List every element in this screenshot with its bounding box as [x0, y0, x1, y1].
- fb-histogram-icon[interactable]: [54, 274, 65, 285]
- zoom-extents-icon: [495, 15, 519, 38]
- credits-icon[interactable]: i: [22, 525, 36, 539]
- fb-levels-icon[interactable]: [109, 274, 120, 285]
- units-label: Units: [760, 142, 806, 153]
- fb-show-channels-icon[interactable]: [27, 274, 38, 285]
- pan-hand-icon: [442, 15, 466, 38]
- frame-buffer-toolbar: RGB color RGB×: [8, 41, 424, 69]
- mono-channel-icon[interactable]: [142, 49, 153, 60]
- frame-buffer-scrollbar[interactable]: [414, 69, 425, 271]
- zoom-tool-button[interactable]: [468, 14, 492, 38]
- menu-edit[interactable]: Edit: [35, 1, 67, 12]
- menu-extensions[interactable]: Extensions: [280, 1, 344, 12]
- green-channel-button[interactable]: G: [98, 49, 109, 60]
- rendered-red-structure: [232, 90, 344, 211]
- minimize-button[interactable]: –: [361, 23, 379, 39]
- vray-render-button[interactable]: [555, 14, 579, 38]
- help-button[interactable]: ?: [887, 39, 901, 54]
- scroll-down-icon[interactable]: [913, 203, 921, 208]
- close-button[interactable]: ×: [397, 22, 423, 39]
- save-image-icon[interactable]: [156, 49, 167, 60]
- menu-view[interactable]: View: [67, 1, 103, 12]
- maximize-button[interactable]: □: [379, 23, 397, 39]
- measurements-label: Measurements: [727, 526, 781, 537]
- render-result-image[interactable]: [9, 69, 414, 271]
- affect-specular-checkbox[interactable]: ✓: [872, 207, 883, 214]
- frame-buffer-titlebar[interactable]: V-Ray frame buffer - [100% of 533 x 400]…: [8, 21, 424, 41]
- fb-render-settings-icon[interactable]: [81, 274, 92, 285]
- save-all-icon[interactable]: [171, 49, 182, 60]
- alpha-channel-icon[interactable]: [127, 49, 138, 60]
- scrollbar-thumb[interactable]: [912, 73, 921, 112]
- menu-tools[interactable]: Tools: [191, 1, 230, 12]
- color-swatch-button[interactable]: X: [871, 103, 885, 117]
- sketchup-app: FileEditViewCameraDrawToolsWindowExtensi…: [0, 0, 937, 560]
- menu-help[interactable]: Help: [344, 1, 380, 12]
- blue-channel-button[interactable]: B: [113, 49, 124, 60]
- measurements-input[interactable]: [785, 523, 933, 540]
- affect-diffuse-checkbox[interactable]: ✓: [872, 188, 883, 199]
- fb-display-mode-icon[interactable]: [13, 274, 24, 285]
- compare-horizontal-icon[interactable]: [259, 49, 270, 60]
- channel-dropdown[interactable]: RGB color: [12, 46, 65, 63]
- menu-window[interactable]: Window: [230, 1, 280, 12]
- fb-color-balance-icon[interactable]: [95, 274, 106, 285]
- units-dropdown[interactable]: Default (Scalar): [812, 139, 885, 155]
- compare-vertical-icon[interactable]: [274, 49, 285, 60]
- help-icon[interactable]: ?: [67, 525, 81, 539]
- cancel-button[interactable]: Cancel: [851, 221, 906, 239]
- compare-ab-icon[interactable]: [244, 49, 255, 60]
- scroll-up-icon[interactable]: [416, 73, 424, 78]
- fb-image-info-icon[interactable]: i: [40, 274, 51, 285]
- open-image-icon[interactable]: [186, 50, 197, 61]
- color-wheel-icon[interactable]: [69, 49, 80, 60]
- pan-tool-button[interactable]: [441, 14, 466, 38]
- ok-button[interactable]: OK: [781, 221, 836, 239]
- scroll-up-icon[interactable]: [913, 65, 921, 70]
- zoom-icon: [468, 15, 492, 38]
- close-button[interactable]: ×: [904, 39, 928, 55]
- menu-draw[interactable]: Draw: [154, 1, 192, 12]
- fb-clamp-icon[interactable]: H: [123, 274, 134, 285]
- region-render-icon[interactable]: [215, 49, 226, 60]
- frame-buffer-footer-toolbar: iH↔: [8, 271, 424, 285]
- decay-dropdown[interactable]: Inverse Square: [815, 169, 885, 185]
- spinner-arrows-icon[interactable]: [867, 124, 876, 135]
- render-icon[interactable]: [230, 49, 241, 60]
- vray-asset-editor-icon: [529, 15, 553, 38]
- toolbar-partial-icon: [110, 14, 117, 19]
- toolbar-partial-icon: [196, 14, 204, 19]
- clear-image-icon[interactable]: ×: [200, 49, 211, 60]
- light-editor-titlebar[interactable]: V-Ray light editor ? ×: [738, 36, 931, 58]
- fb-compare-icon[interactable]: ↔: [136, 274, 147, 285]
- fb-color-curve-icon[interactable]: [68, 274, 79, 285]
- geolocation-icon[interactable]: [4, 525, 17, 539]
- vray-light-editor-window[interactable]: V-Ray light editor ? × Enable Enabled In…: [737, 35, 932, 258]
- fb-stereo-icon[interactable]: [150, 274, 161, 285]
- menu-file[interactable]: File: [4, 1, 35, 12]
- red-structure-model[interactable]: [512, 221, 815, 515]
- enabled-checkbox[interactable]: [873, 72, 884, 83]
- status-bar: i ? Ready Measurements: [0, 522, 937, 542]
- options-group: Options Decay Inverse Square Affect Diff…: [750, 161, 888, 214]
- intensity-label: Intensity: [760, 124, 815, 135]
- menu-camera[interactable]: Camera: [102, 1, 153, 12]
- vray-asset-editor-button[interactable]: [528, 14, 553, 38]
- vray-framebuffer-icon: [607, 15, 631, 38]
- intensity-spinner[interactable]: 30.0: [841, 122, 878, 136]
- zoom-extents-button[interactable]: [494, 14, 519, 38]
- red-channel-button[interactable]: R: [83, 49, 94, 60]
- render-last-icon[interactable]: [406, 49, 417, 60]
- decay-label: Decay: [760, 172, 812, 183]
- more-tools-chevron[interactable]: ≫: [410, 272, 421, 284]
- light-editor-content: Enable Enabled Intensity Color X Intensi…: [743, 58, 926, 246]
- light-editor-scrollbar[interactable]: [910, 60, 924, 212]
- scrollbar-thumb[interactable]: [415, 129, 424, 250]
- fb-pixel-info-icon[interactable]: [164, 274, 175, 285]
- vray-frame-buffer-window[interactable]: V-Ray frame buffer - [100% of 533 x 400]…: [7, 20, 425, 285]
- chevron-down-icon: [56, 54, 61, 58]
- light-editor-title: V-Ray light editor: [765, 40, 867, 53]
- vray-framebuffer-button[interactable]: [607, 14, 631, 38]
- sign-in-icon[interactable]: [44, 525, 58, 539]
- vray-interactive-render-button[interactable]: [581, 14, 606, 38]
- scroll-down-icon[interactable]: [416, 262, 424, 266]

◆ WORK ORDER: Copy out every line of the entries where the string "image" shows up.

◆ COMPLETED TASK:
- save-image-icon[interactable]: [156, 49, 167, 60]
- render-result-image[interactable]: [9, 69, 414, 271]
- fb-image-info-icon[interactable]: i: [40, 274, 51, 285]
- open-image-icon[interactable]: [186, 50, 197, 61]
- clear-image-icon[interactable]: ×: [200, 49, 211, 60]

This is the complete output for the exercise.